"With Storm, I distilled the realtime computation problem domain into a small set of abstractions: streams, spouts, bolts, and topologies. I devised a new algorithm for guaranteeing data processing that eliminated the need for intermediate message brokers, the part of our system that caused the most complexity and suffering."
As someone who has gone through the storm source in very fine detail, let me tell you how he did this. He hashed each tuple that needed to be processed then XOR'd it into a variable that started at a value of zero.
When the piece that needed to be processed was complete it would get XOR'd back into the variable. Once the variable hit 0 he knew everything was done! Pretty neat if you ask me.
Not quite.
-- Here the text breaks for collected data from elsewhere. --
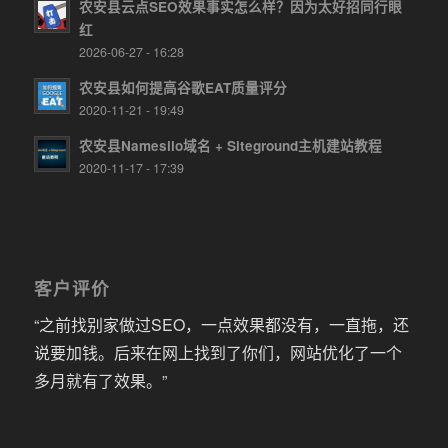
农安县云点SEO效果事实怎么样？因为太好招同行眼
红
2026-06-27 - 16:28
农安县如何提高谷歌EAT质量评分
2020-11-21 - 19:49
农安县Namesilo域名 + Siteground主机建站教程
2020-11-17 - 17:39
客户评价
“之前找别家做过SEO，一点效果都没有，一直拖，还
说要加钱。后来在网上找到了你们，网站优化了一个
多月就有了效果。”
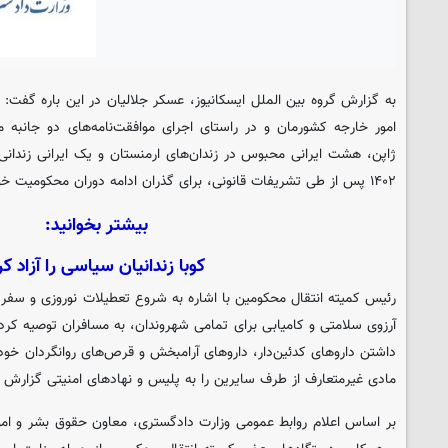
به گزارش گروه بین الملل
ایسکانیوز
، عسکر جلالیان در این باره گفت: 
امور خارجه کشورمان و در راستای اجرای موافقت‌نامه‌های دو جانبه 
۱۴۰۲ پس از طی تشریفات قانونی، برای گذران ادامه دوران محکومیت خود به کشورمان منتقل شدند.
بیشتر بخوانید:
کوبا زندانیان سیاسی را آزاد کر
رئیس کمیته انتقال محکومین با اشاره به شروع تعطیلات نوروزی و س
آرزوی سلامتی و کامیابی برای تمامی شهروندان، به مسافران توصیه کرد 
داشتن داروهای کدئین‌دار، داروهای آرامبخش و قرص‌های روانگردان خودد
مادی غیرمتعارف از طرف سایرین را به پلیس و نهادهای امنیتی گزارش ک
بر اساس اعلام روابط عمومی وزارت دادگستری، معاون حقوق بشر و امور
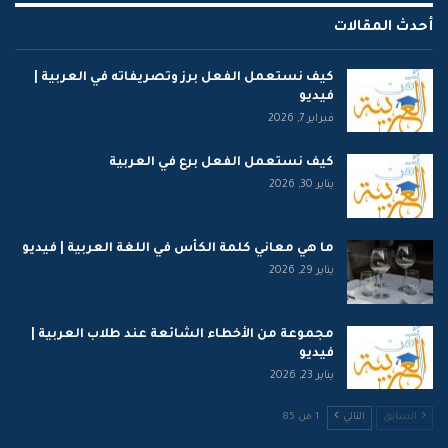
أحدث المقالات
كيف نستعمل الفعل برز وتصريفاته في العربية |
فيديو
فبراير 7, 2026
كيف نستعمل الفعل برع في العربية
يناير 30, 2026
ما هي معاني كلمة الكأس في اللغة العربية | فيديو
يناير 29, 2026
مجموعة من الأخطاء الشائعة عند طلاب العربية |
فيديو
يناير 23, 2026
السابق
التالي
1 من 85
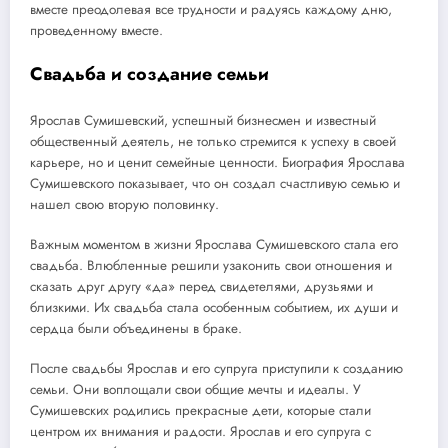
вместе преодолевая все трудности и радуясь каждому дню,
проведенному вместе.
Свадьба и создание семьи
Ярослав Сумишевский, успешный бизнесмен и известный
общественный деятель, не только стремится к успеху в своей
карьере, но и ценит семейные ценности. Биография Ярослава
Сумишевского показывает, что он создал счастливую семью и
нашел свою вторую половинку.
Важным моментом в жизни Ярослава Сумишевского стала его
свадьба. Влюбленные решили узаконить свои отношения и
сказать друг другу «да» перед свидетелями, друзьями и
близкими. Их свадьба стала особенным событием, их души и
сердца были объединены в браке.
После свадьбы Ярослав и его супруга приступили к созданию
семьи. Они воплощали свои общие мечты и идеалы. У
Сумишевских родились прекрасные дети, которые стали
центром их внимания и радости. Ярослав и его супруга с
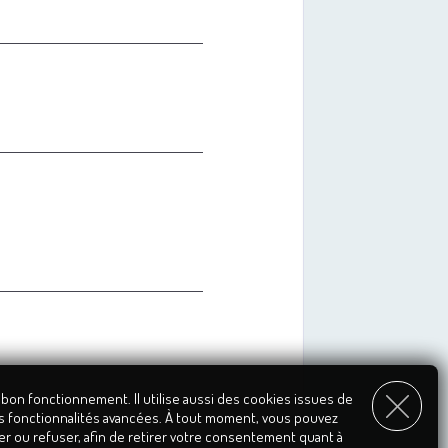
 bon fonctionnement. Il utilise aussi des cookies issues de
s fonctionnalités avancées. À tout moment, vous pouvez
er ou refuser, afin de retirer votre consentement quant à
Every edge in the dependency tree is assigned a random 64-bit id, and when a tuple is acked it sends the xor of all the incoming and outgoing edges to the acker.
Random 64 bit ids are used in the process. So the probability of accidentally completing a tuple is very, very small (1 / 2^64 for every ack).
Counters don't work because of the asynchronous nature of Storm. For example, consider a topology that looks like this:
A -> B -> C
\-> D
Let's say A emits 2 tuples (+2 differential), B processed those and emits 2 to C and 3 to D (+3 differential), C processes 2 tuples (-2 differential), and D processes 3 tuples (-3 differential).
Everything's asynchronous, so the acker could receive the acks in this order: A, C, B, D
The counter would then look like this: 2, 0, 3, 0
So it would think that the tuple was complete before it actually was, which means the counter algorithm doesn't work.
"So the probability of accidentally completing a tuple is very, very small (1 / 2^64 for every ack)."
Which means, due to the birthday paradox, that you should expect your first collision around 2^32 tuples. Process a few million tuples a day (that's only about 25 per second) and you should expect your first error within your first year.
The birthday paradox doesn't apply. All that matters it the value at the time the ack is applied, so it's always 1/2^64 (because the xor of any number of random numbers is still random).
No, the birthday paradox very much applies. The chance of success for your first ack is (2^64-1)/2^64. The chance of success for your first and second ack is the chance of success for your first ack times the chance of success for your second ack, ((2^64-1)/2^64)^2. And so on for your third ack, and your ack.
By the time you reach your 2^32 ack, your chance of having all successes is ((2^64-1)/(2^64))^2^32, which is < 0.5.
EDIT: My test program seems to indicate that I'm wrong, but I can't see the flaw either in it or in my reasoning. Can you explain why the birthday paradox doesn't apply here?
EDIT': In the birthday paradox, it would be ((2^64-1)/2^64)) * ((2^64-2)/2^64) * ((2^64-3)/2^64), etc.
The birthday paradox concerns the chance of 2 random elements in an entire set being the same. There's no set here, so there's no birthday paradox. http://en.wikipedia.org/wiki/Birthday_problem
So the chance of success after 2^32 acks is >0.999999999, not <0.5.
It takes about 2^60 acks before there's a significant chance of a mistake. That's a lot of acks, so it will take an insanely long time for a mistake to be made.
The birthday paradox kicks in when you have a set of objects, and a collision between any pair is interesting. Here, only a collision with 0 is interesting.
Suppose that the sequence of values you have after each ack is A, B, C, D, E (five acks total). So long as A, B, C, and D are all nonzero, we're OK. With the birthday paradox, we'd be looking at A=B, A=C, A=D, A=E, B=C, B=D, etc. -- many more combinations.
As someone who has gone through the storm source in very fine detail, let me tell you how he did this. He hashed each tuple that needed to be processed then XOR'd it into a variable that started at a value of zero.
When the piece that needed to be processed was complete it would get XOR'd back into the variable. Once the variable hit 0 he knew everything was done! Pretty neat if you ask me.